**Work instructions**
Draw out every line with the word "then" from the listing below.

++++++++

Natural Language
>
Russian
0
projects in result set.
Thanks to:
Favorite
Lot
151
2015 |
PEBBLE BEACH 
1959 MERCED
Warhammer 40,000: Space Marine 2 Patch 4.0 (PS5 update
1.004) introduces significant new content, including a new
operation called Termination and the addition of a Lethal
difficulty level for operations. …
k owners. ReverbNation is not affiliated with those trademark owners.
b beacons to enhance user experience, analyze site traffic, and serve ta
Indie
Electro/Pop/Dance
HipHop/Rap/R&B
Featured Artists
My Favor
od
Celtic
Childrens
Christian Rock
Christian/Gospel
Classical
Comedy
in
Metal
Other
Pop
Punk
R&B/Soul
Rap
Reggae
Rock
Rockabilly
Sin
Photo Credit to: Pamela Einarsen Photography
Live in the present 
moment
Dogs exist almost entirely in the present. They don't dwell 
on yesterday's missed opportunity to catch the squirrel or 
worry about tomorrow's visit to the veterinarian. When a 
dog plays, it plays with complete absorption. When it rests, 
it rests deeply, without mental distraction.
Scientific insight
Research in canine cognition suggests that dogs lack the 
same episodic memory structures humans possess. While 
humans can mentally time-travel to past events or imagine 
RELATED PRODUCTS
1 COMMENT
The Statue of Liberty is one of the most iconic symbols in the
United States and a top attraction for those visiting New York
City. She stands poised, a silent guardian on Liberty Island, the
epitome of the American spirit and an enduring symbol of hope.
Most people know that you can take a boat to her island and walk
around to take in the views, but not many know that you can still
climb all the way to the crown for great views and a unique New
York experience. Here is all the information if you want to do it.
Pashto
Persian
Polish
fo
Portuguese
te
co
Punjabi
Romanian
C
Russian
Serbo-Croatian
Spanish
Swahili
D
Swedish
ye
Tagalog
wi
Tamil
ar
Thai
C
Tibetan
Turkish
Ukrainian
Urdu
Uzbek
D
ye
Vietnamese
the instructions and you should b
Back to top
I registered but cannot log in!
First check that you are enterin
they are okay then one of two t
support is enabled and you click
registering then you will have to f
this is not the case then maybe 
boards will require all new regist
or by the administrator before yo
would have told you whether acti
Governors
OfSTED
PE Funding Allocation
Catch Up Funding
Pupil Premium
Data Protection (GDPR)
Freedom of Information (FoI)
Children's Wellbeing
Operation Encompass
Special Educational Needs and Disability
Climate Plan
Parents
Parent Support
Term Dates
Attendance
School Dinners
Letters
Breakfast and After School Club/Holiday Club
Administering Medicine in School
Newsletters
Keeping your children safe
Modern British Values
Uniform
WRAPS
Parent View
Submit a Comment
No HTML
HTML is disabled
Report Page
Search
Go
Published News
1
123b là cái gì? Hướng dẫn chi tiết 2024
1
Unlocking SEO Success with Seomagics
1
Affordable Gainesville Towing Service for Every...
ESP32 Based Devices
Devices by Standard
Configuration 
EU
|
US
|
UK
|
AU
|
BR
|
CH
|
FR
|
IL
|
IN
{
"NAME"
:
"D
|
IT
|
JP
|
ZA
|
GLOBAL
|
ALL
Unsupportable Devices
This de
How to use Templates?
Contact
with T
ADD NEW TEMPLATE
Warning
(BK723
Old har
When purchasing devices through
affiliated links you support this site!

++++++++

**Written reply**
they are okay then one of two t
registering then you will have to f
this is not the case then maybe 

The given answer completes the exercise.